"Diabolik" è caduto in una trappola. Ma al killer si è inceppata la pistola

Dopo aver ucciso Piscitelli l'assassino voleva far fuori anche il suo autista-bodyguard. Si indaga tra la criminalità albanese

"Diabolik" è caduto in una trappola. Ma al killer si è inceppata la pistola

Fabrizio Piscitelli aveva un appuntamento ed è caduto in trappola. Prende sempre più forma il puzzle della morte di Diabolik, il capo ultras della Lazio, che mercoledì alle 19 è stato «freddato» con un colpo di pistola 7.65 alla nuca, sparato alle spalle da distanza ravvicinata mentre era seduto su una panchina in via Lemonia, nel parco degli Acquedotti, a Roma.

Dopo aver fatto fuoco contro il 53enne, all'assassino si è inceppata la pistola. Lo ha testimoniato l'autista-guardaspalle cubano che aveva accompagnato Piscitelli al parco ed è riuscito a salvarsi fuggendo terrorizzato. «Fabrizio aveva appuntamento con qualcuno, ma non so con chi», ha detto agli investigatori. A far fuori la vittima sarebbe stato un sicario «esperto», che ha agito con il volto coperto, vestito da runner per non dare nell'occhio. Poi si è dileguato a piedi. La polizia ha ritrovato un bossolo nei pressi della panchina e sta analizzando le immagini delle telecamere di videosorveglianza presenti in zona, che potrebbero aver ripreso dettagli utili alle indagini. Anche i tabulati telefonici sono sotto la lente d'ingrandimento della mobile, che vuole accertare chi il tifoso dovesse incontrare. Ma era tranquillo, si fidava, tanto da arrivare al parco senza la solita «scorta» di amici albanesi. L'inchiesta è coordinata dal procuratore facente funzioni Michele Prestipino e dal pm Nadia Plastina e si procede per omicidio volontario aggravato dal metodo mafioso. In queste ore hanno ascoltato diverse persone, una donna seduta poco vicino al luogo dell'agguato e un ragazzo, che avrebbero visto il sicario allontanarsi per raggiungere un complice. Tutte le piste vengono battute, anche se quella privilegiata resta il regolamento di conti per questioni di droga. L'agguato potrebbe avere la firma della criminalità organizzata, estera, forse albanese. Ma non si esclude la regia di quella italiana, visto che Diabolik aveva legami con il clan dei Casalesi. «Aveva molti nemici e molti affari con vari gruppi criminali: un personaggio centrale con addentellati con varie realtà anche albanesi», spiegano gli inquirenti. Il presidente della commissione Antimafia, Nicola Morra, parla di «una vera e propria esecuzione mafiosa» nella capitale. «Un capo ultrà cui avevano sequestrato due milioni di euro - dice -. Numeri e fatti che danno la dimensione non solo degli intrecci tra sport e criminalità, ma anche di quanto la criminalità abbia affondato le radici a Roma. C'è bisogno di aumentare la pressione sui clan storici di Roma e spezzare intrecci terribili, come quelli che rappresentava un personaggio come Piscitelli».
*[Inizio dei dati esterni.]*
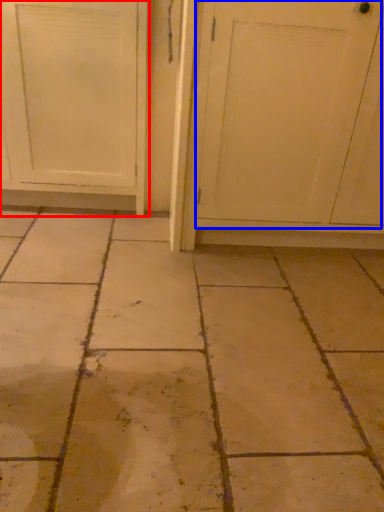 Question: Which of the following is the closest to the observer, door (highlighted by a red box) or screen door (highlighted by a blue box)?

Choices:
 (A) door
 (B) screen door

Answer: (B) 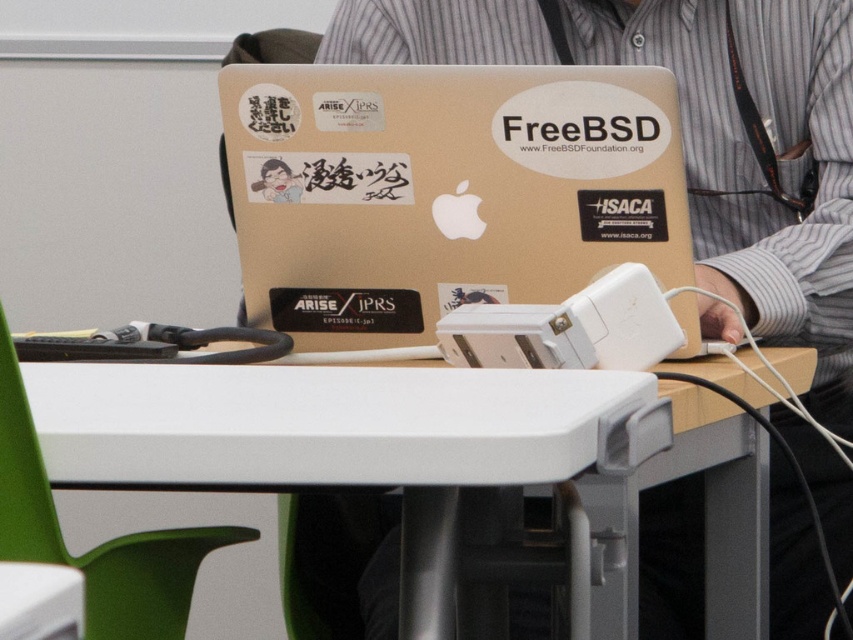 Question: Is glossy plastic laptop at center above metallic gold laptop at center?

Choices:
 (A) no
 (B) yes

Answer: (B)

Question: Which point is farther to the camera?

Choices:
 (A) (592, 508)
 (B) (302, 182)
 (C) (814, 381)

Answer: (C)

Question: Can you confirm if glossy plastic laptop at center is positioned to the left of metallic gold laptop at center?

Choices:
 (A) no
 (B) yes

Answer: (B)

Question: Which object is the farthest from the metallic gold laptop at center?

Choices:
 (A) glossy plastic laptop at center
 (B) white plastic table at center

Answer: (B)

Question: Can you confirm if glossy plastic laptop at center is smaller than metallic gold laptop at center?

Choices:
 (A) no
 (B) yes

Answer: (B)

Question: Among these objects, which one is nearest to the camera?

Choices:
 (A) white plastic table at center
 (B) glossy plastic laptop at center

Answer: (A) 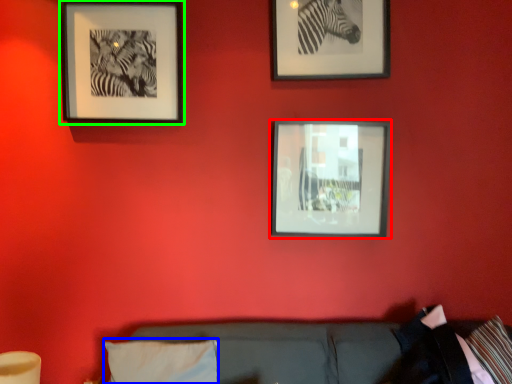 Question: Based on their relative distances, which object is farther from picture frame (highlighted by a red box)? Choose from pillow (highlighted by a blue box) and picture frame (highlighted by a green box).

Choices:
 (A) pillow
 (B) picture frame

Answer: (A) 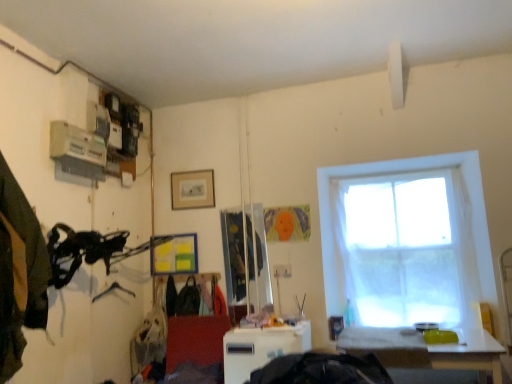 Question: Does dark green fabric at left, positioned as the 3th clothing in back-to-front order, have a lesser width compared to white glossy table at lower right, which is the second table in left-to-right order?

Choices:
 (A) no
 (B) yes

Answer: (B)

Question: Is dark green fabric at left, positioned as the 3th clothing in back-to-front order, oriented towards white glossy table at lower right, which is the second table in left-to-right order?

Choices:
 (A) yes
 (B) no

Answer: (B)

Question: Is dark green fabric at left, the 3th clothing positioned from the right, bigger than white glossy table at lower right, which is the second table in left-to-right order?

Choices:
 (A) no
 (B) yes

Answer: (A)

Question: From a real-world perspective, is dark green fabric at left, positioned as the 3th clothing in back-to-front order, on white glossy table at lower right, which is the second table in left-to-right order?

Choices:
 (A) no
 (B) yes

Answer: (B)

Question: From the image's perspective, does dark green fabric at left, marked as the first clothing in a front-to-back arrangement, appear higher than white glossy table at lower right, marked as the 1th table in a right-to-left arrangement?

Choices:
 (A) yes
 (B) no

Answer: (A)

Question: Is white glossy table at lower right, marked as the 1th table in a right-to-left arrangement, a part of dark green fabric at left, the 3th clothing positioned from the right?

Choices:
 (A) yes
 (B) no

Answer: (B)

Question: Would you say metallic silver hanger at lower left contains matte black backpack at center, arranged as the 3th clothing when viewed from the left?

Choices:
 (A) yes
 (B) no

Answer: (B)

Question: Is metallic silver hanger at lower left positioned in front of matte black backpack at center, acting as the second clothing starting from the back?

Choices:
 (A) no
 (B) yes

Answer: (B)

Question: Is metallic silver hanger at lower left thinner than matte black backpack at center, acting as the second clothing starting from the back?

Choices:
 (A) yes
 (B) no

Answer: (A)

Question: From a real-world perspective, is metallic silver hanger at lower left over matte black backpack at center, arranged as the 3th clothing when viewed from the left?

Choices:
 (A) yes
 (B) no

Answer: (A)

Question: Is the surface of metallic silver hanger at lower left in direct contact with matte black backpack at center, which appears as the 1th clothing when viewed from the right?

Choices:
 (A) yes
 (B) no

Answer: (B)

Question: Is metallic silver hanger at lower left aimed at matte black backpack at center, which appears as the second clothing when viewed from the front?

Choices:
 (A) yes
 (B) no

Answer: (B)

Question: Is white plastic table at center, the second table from the right, outside of dark green fabric at left, which is the 1th clothing from left to right?

Choices:
 (A) yes
 (B) no

Answer: (A) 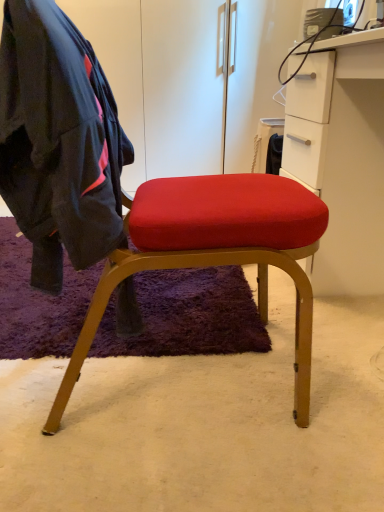 Question: Is point pos(112,129) positioned closer to the camera than point pos(286,95)?

Choices:
 (A) closer
 (B) farther

Answer: (A)

Question: From the image's perspective, is dark blue fabric jacket at left positioned above or below white matte cabinet at right?

Choices:
 (A) below
 (B) above

Answer: (A)

Question: Is dark blue fabric jacket at left wider or thinner than white matte cabinet at right?

Choices:
 (A) thin
 (B) wide

Answer: (A)

Question: From the image's perspective, is white matte cabinet at right positioned above or below dark blue fabric jacket at left?

Choices:
 (A) above
 (B) below

Answer: (A)

Question: In the image, is white matte cabinet at right on the left side or the right side of dark blue fabric jacket at left?

Choices:
 (A) right
 (B) left

Answer: (A)

Question: From a real-world perspective, relative to dark blue fabric jacket at left, is white matte cabinet at right vertically above or below?

Choices:
 (A) above
 (B) below

Answer: (B)

Question: Considering the positions of point (306, 75) and point (3, 53), is point (306, 75) closer or farther from the camera than point (3, 53)?

Choices:
 (A) farther
 (B) closer

Answer: (A) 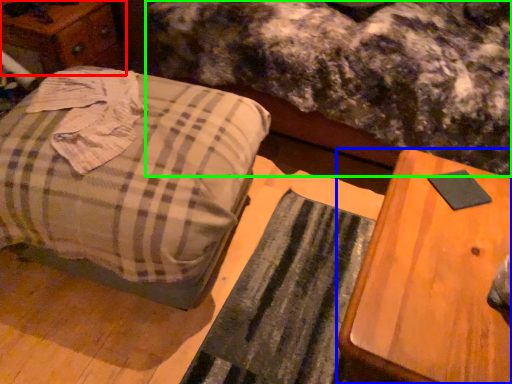 Question: Which object is positioned closest to dresser (highlighted by a red box)? Select from table (highlighted by a blue box) and mattress (highlighted by a green box).

Choices:
 (A) table
 (B) mattress

Answer: (B) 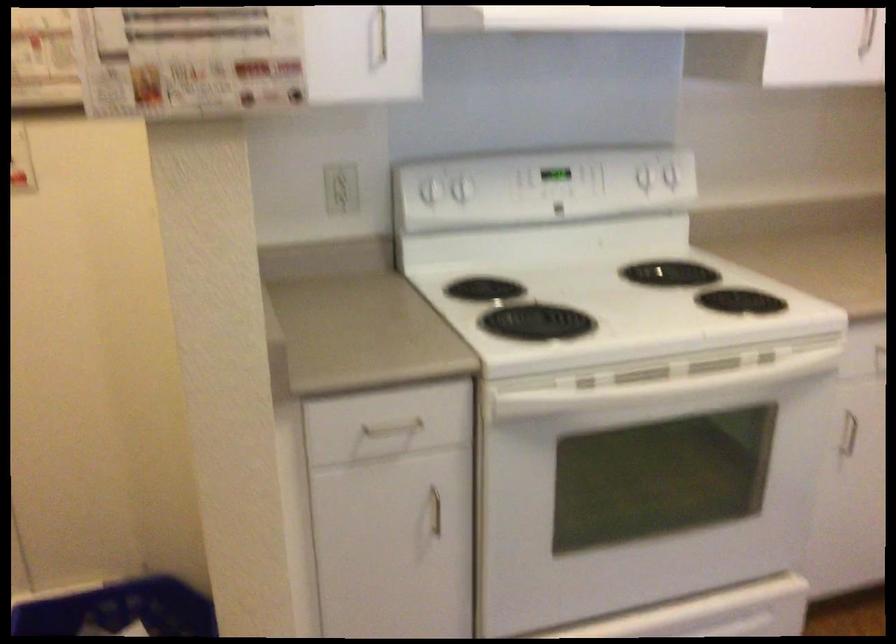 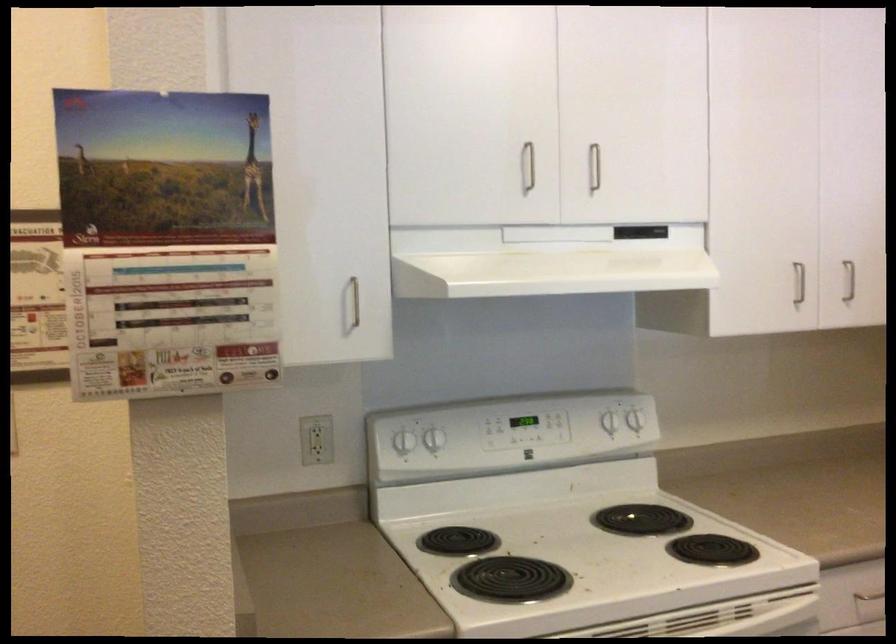 In the second image, find the point that corresponds to (464,185) in the first image.

(435, 439) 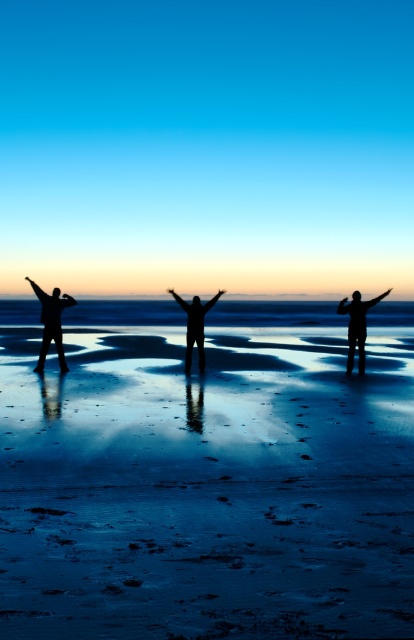 Question: Is sandy beach at center closer to the viewer compared to silhouette figure at left?

Choices:
 (A) yes
 (B) no

Answer: (A)

Question: Is silhouette figure at right wider than black matte arm at upper right?

Choices:
 (A) no
 (B) yes

Answer: (A)

Question: Can you confirm if black matte arm at center is positioned to the right of black matte arm at upper right?

Choices:
 (A) yes
 (B) no

Answer: (B)

Question: Which of the following is the farthest from the observer?

Choices:
 (A) (197, 339)
 (B) (375, 301)
 (C) (74, 300)
 (D) (40, 292)

Answer: (D)

Question: Among these objects, which one is nearest to the camera?

Choices:
 (A) black matte arm at upper right
 (B) silhouette figure at left

Answer: (B)

Question: Which of the following is the closest to the observer?

Choices:
 (A) (363, 349)
 (B) (187, 371)
 (C) (43, 291)

Answer: (A) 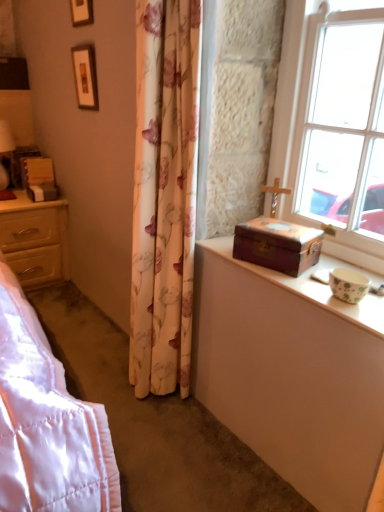 The image size is (384, 512). Describe the element at coordinates (81, 12) in the screenshot. I see `wooden picture frame at upper left, acting as the first picture frame starting from the top` at that location.

In order to face wooden chest at right, should I rotate leftwards or rightwards?

To face it directly, rotate right by 14.665 degrees.

Find the location of a particular element. This screenshot has height=512, width=384. floral fabric curtain at center is located at coordinates pos(164,194).

The image size is (384, 512). Find the location of `wooden at left`. wooden at left is located at coordinates (35, 239).

Considering the relative sizes of clear glass window at upper right and wooden chest at right in the image provided, is clear glass window at upper right shorter than wooden chest at right?

No.

Can you confirm if clear glass window at upper right is smaller than wooden chest at right?

Incorrect, clear glass window at upper right is not smaller in size than wooden chest at right.

Which object is wider, clear glass window at upper right or wooden chest at right?

With larger width is wooden chest at right.

Is clear glass window at upper right in front of or behind wooden chest at right in the image?

Clearly, clear glass window at upper right is in front of wooden chest at right.

From the image's perspective, who appears lower, matte white table lamp at left or wooden treasure chest at window sill?

wooden treasure chest at window sill appears lower in the image.

Is matte white table lamp at left in contact with wooden treasure chest at window sill?

No, matte white table lamp at left is not with wooden treasure chest at window sill.

From the picture: Is wooden treasure chest at window sill at the back of matte white table lamp at left?

No.

Is point (8, 148) positioned in front of point (276, 245)?

No, (8, 148) is behind (276, 245).

Which of these two, wooden picture frame at upper left, arranged as the second picture frame when viewed from the top, or floral fabric curtain at center, stands shorter?

wooden picture frame at upper left, arranged as the second picture frame when viewed from the top, is shorter.

Can you see wooden picture frame at upper left, which is the 1th picture frame from bottom to top, touching floral fabric curtain at center?

They are not placed beside each other.

Does wooden picture frame at upper left, arranged as the second picture frame when viewed from the top, have a lesser width compared to floral fabric curtain at center?

Yes, wooden picture frame at upper left, arranged as the second picture frame when viewed from the top, is thinner than floral fabric curtain at center.

What's the angular difference between wooden picture frame at upper left, arranged as the second picture frame when viewed from the top, and floral fabric curtain at center's facing directions?

0.000736 degrees separate the facing orientations of wooden picture frame at upper left, arranged as the second picture frame when viewed from the top, and floral fabric curtain at center.

From the picture: Is floral fabric curtain at center not inside clear glass window at upper right?

floral fabric curtain at center is positioned outside clear glass window at upper right.

Can you tell me how much floral fabric curtain at center and clear glass window at upper right differ in facing direction?

The angular difference between floral fabric curtain at center and clear glass window at upper right is 0.0334 degrees.

Which of these two, floral fabric curtain at center or clear glass window at upper right, is smaller?

With smaller size is clear glass window at upper right.

Is point (182, 57) positioned before point (320, 16)?

Yes, it is in front of point (320, 16).

Consider the image. From the image's perspective, would you say wooden picture frame at upper left, arranged as the second picture frame when viewed from the top, is shown under wooden chest at right?

No, from the image's perspective, wooden picture frame at upper left, arranged as the second picture frame when viewed from the top, is not below wooden chest at right.

Does point (97, 109) lie behind point (356, 324)?

Yes.

Is there a large distance between wooden picture frame at upper left, which is the 1th picture frame from bottom to top, and wooden chest at right?

Yes, wooden picture frame at upper left, which is the 1th picture frame from bottom to top, and wooden chest at right are quite far apart.

Which of these two, wooden picture frame at upper left, placed as the 2th picture frame when sorted from bottom to top, or clear glass window at upper right, is bigger?

clear glass window at upper right is bigger.

Is wooden picture frame at upper left, placed as the 2th picture frame when sorted from bottom to top, in front of clear glass window at upper right?

No, wooden picture frame at upper left, placed as the 2th picture frame when sorted from bottom to top, is further to the viewer.

Considering the relative positions of wooden picture frame at upper left, acting as the first picture frame starting from the top, and clear glass window at upper right in the image provided, is wooden picture frame at upper left, acting as the first picture frame starting from the top, to the right of clear glass window at upper right from the viewer's perspective?

In fact, wooden picture frame at upper left, acting as the first picture frame starting from the top, is to the left of clear glass window at upper right.

Is clear glass window at upper right at the back of matte white table lamp at left?

No, matte white table lamp at left's orientation is not away from clear glass window at upper right.

From a real-world perspective, which object stands above the other?

clear glass window at upper right, from a real-world perspective.

Which is behind, point (6, 125) or point (368, 255)?

The point (6, 125) is behind.

The image size is (384, 512). I want to click on window above the wooden chest at right (from a real-world perspective), so click(x=299, y=95).

This screenshot has width=384, height=512. I want to click on box lying on the right of matte white table lamp at left, so click(277, 245).

Looking at the image, which one is located closer to clear glass window at upper right, wooden treasure chest at window sill or wooden chest at right?

The object closer to clear glass window at upper right is wooden treasure chest at window sill.

Looking at the image, which one is located closer to clear glass window at upper right, matte white table lamp at left or wooden at left?

wooden at left is positioned closer to the anchor clear glass window at upper right.

Which object lies further to the anchor point floral fabric curtain at center, wooden at left or wooden picture frame at upper left, arranged as the second picture frame when viewed from the top?

Based on the image, wooden at left appears to be further to floral fabric curtain at center.

When comparing their distances from wooden picture frame at upper left, placed as the 2th picture frame when sorted from bottom to top, does wooden at left or wooden picture frame at upper left, arranged as the second picture frame when viewed from the top, seem closer?

wooden picture frame at upper left, arranged as the second picture frame when viewed from the top, lies closer to wooden picture frame at upper left, placed as the 2th picture frame when sorted from bottom to top, than the other object.

When comparing their distances from wooden chest at right, does wooden picture frame at upper left, acting as the first picture frame starting from the top, or matte white table lamp at left seem further?

matte white table lamp at left.

Looking at the image, which one is located closer to floral fabric curtain at center, wooden picture frame at upper left, placed as the 2th picture frame when sorted from bottom to top, or wooden picture frame at upper left, arranged as the second picture frame when viewed from the top?

wooden picture frame at upper left, arranged as the second picture frame when viewed from the top, is positioned closer to the anchor floral fabric curtain at center.

Looking at the image, which one is located closer to wooden at left, wooden treasure chest at window sill or wooden chest at right?

wooden chest at right is positioned closer to the anchor wooden at left.

From the image, which object appears to be nearer to wooden picture frame at upper left, acting as the first picture frame starting from the top, matte white table lamp at left or wooden treasure chest at window sill?

Among the two, matte white table lamp at left is located nearer to wooden picture frame at upper left, acting as the first picture frame starting from the top.

Identify the location of desk situated between matte white table lamp at left and wooden chest at right from left to right. This screenshot has height=512, width=384. (35, 239).

The height and width of the screenshot is (512, 384). Find the location of `picture frame between wooden picture frame at upper left, placed as the 2th picture frame when sorted from bottom to top, and wooden treasure chest at window sill, in the vertical direction`. picture frame between wooden picture frame at upper left, placed as the 2th picture frame when sorted from bottom to top, and wooden treasure chest at window sill, in the vertical direction is located at coordinates (85, 76).

You are a GUI agent. You are given a task and a screenshot of the screen. Output one action in this format:
    pyautogui.click(x=<x>, y=<y>)
    Task: Click on the box between wooden picture frame at upper left, arranged as the second picture frame when viewed from the top, and clear glass window at upper right, in the horizontal direction
    The width and height of the screenshot is (384, 512).
    Given the screenshot: What is the action you would take?
    pyautogui.click(x=277, y=245)

Identify the location of box between wooden at left and wooden chest at right in the horizontal direction. The width and height of the screenshot is (384, 512). (277, 245). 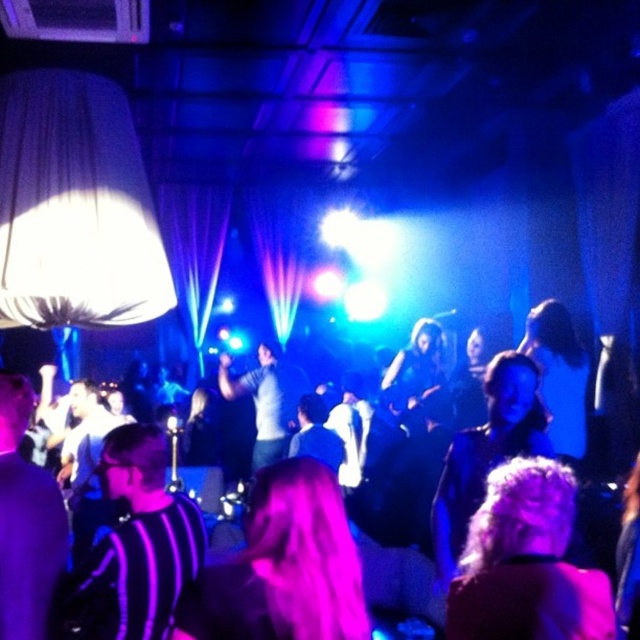 You are standing at the center of the room and want to locate the striped fabric shirt at center. According to the coordinates provided, in which direction should you look to find it?

The striped fabric shirt at center is located at coordinates point (524, 406). Since you are at the center of the room, you should look towards the lower right direction to find it.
Vincenzo, ex ultrà della Lazio, e grande amico di Fabrizio è convinto che «nessuno spara alle spalle per questioni di tifo e che questa è roba da criminali». «Aveva debiti per questioni di droga, e quando nel 2016 gli hanno sequestrato, compresa la villa dove abitava, non si è più rialzato - racconta -. Ultimamente ci sentivamo poco. Ho figli da tutelare e sò uscito da certi giri».

«È veramente difficile accettare una morte, ma quasi impossibile quando questa arriva ad una persona amica», commenta il fondatore degli Irriducibili, Antonio «Grinta». Davanti alla sede di via Amulio si piange, si portano fiori e si preparano pensieri per raccontare uno dei protagonisti più noti della tifoseria romana. Ieri sera si è svolta presso la chiesa di San Policarpo una fiaccolata in memoria di Fabrizio. Poche ore prima l'autopsia sul cadavere.

Dove lo hanno ucciso è comparsa anche una bandiera giallorossa. «Di fronte a queste cose non esistono colori - dice Guido Zappavigna, già ultrà romanista del gruppo Boys Roma 1972 -. Fabrizio lo ricordo come una persona corretta, coerente».